- Opening Delimiter -
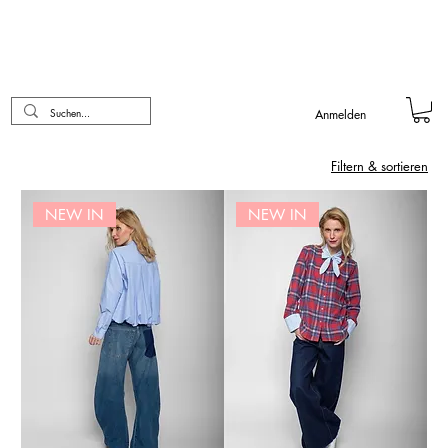
Anmelden
Filtern & sortieren
NEW IN
NEW IN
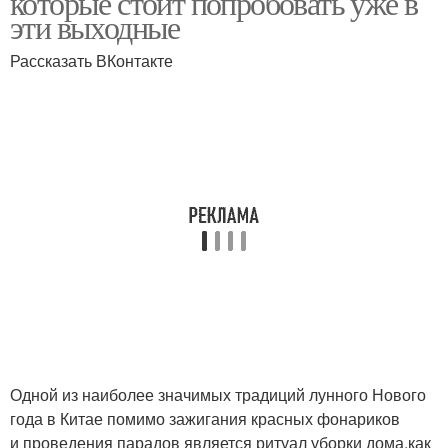
которые стоит попробовать уже в
эти выходные
Рассказать ВКонтакте
Одной из наиболее значимых традиций лунного Нового
года в Китае помимо зажигания красных фонариков
и проведения парадов является ритуал уборки дома,как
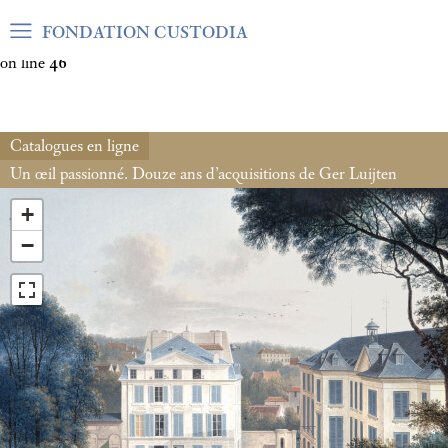
Warning
: Undefined array key "var_mode" in
FONDATION CUSTODIA
/home/clients/06cf3fb6db0bf3383064f508e4e3b220/sites/fond
on line
46
Catalogues en ligne
Un œil passionné. Douze ans d’acquisitions de Ger Luijten
+
−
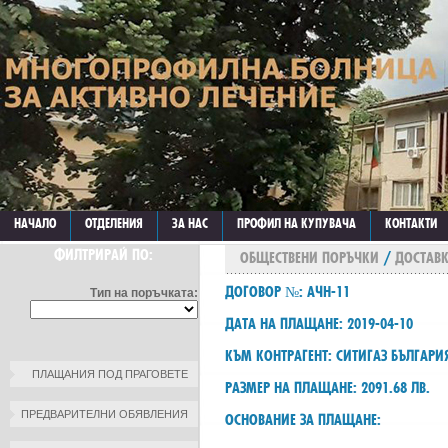
НАЧАЛО
ОТДЕЛЕНИЯ
ЗА НАС
ПРОФИЛ НА КУПУВАЧА
КОНТАКТИ
ФИЛТРИРАЙ ПО:
ОБЩЕСТВЕНИ ПОРЪЧКИ
/
ДОСТАВК
ДОГОВОР №: АЧН-11
Тип на поръчката:
ДАТА НА ПЛАЩАНЕ: 2019-04-10
КЪМ КОНТРАГЕНТ: СИТИГАЗ БЪЛГАРИ
ПЛАЩАНИЯ ПОД ПРАГОВЕТЕ
РАЗМЕР НА ПЛАЩАНЕ: 2091.68 ЛВ.
ПРЕДВАРИТЕЛНИ ОБЯВЛЕНИЯ
ОСНОВАНИЕ ЗА ПЛАЩАНЕ:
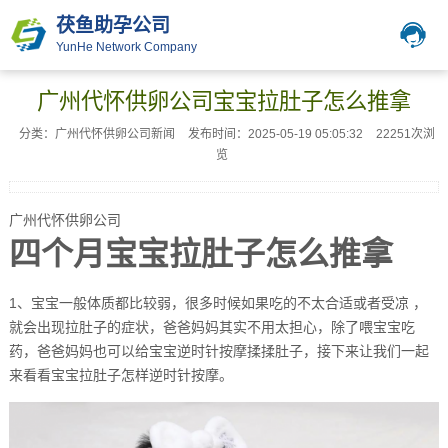
茯鱼助孕公司
YunHe Network Company
广州代怀供卵公司宝宝拉肚子怎么推拿
分类：广州代怀供卵公司新闻
发布时间：2025-05-19 05:05:32
22251次浏
览
广州代怀供卵公司
四个月宝宝拉肚子怎么推拿
1、宝宝一般体质都比较弱，很多时候如果吃的不太合适或者受凉 ，
就会出现拉肚子的症状，爸爸妈妈其实不用太担心，除了喂宝宝吃
药，爸爸妈妈也可以给宝宝逆时针按摩揉揉肚子，接下来让我们一起
来看看宝宝拉肚子怎样逆时针按摩。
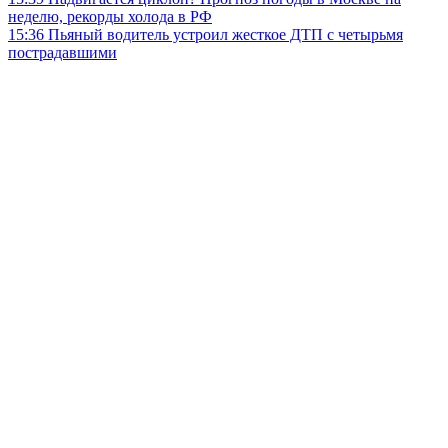
неделю, рекорды холода в РФ
15:36
Пьяный водитель устроил жесткое ДТП с четырьмя
пострадавшими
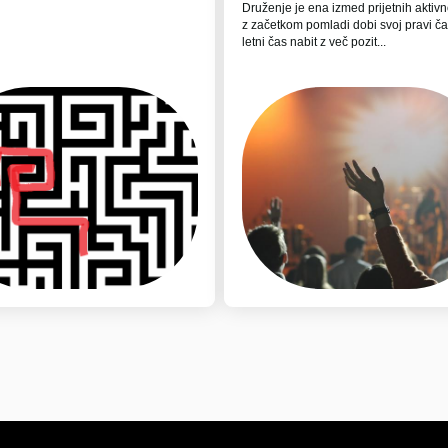
Druženje je ena izmed prijetnih aktivno
z začetkom pomladi dobi svoj pravi čar
letni čas nabit z več pozit...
- Closing Delimiter -
▶ What you have to do
Output a precise copy of the entries, leaving the images out.

▶ Answer below
Anmelden
Filtern & sortieren
NEW IN
NEW IN
которые стоит попробовать уже в
эти выходные
Рассказать ВКонтакте
Одной из наиболее значимых традиций лунного Нового
года в Китае помимо зажигания красных фонариков
и проведения парадов является ритуал уборки дома,как
Warning
: Undefined array key "var_mode" in
FONDATION CUSTODIA
/home/clients/06cf3fb6db0bf3383064f508e4e3b220/sites/fond
on line
46
Catalogues en ligne
Un œil passionné. Douze ans d’acquisitions de Ger Luijten
+
−
НАЧАЛО
ОТДЕЛЕНИЯ
ЗА НАС
ПРОФИЛ НА КУПУВАЧА
КОНТАКТИ
ФИЛТРИРАЙ ПО:
ОБЩЕСТВЕНИ ПОРЪЧКИ
/
ДОСТАВК
ДОГОВОР №: АЧН-11
Тип на поръчката:
ДАТА НА ПЛАЩАНЕ: 2019-04-10
КЪМ КОНТРАГЕНТ: СИТИГАЗ БЪЛГАРИ
ПЛАЩАНИЯ ПОД ПРАГОВЕТЕ
РАЗМЕР НА ПЛАЩАНЕ: 2091.68 ЛВ.
ПРЕДВАРИТЕЛНИ ОБЯВЛЕНИЯ
ОСНОВАНИЕ ЗА ПЛАЩАНЕ:
茯鱼助孕公司
YunHe Network Company
广州代怀供卵公司宝宝拉肚子怎么推拿
分类：广州代怀供卵公司新闻
发布时间：2025-05-19 05:05:32
22251次浏
览
广州代怀供卵公司
四个月宝宝拉肚子怎么推拿
1、宝宝一般体质都比较弱，很多时候如果吃的不太合适或者受凉 ，
就会出现拉肚子的症状，爸爸妈妈其实不用太担心，除了喂宝宝吃
药，爸爸妈妈也可以给宝宝逆时针按摩揉揉肚子，接下来让我们一起
来看看宝宝拉肚子怎样逆时针按摩。
неделю, рекорды холода в РФ
15:36
Пьяный водитель устроил жесткое ДТП с четырьмя
пострадавшими
Druženje je ena izmed prijetnih aktivno
z začetkom pomladi dobi svoj pravi čar
letni čas nabit z več pozit...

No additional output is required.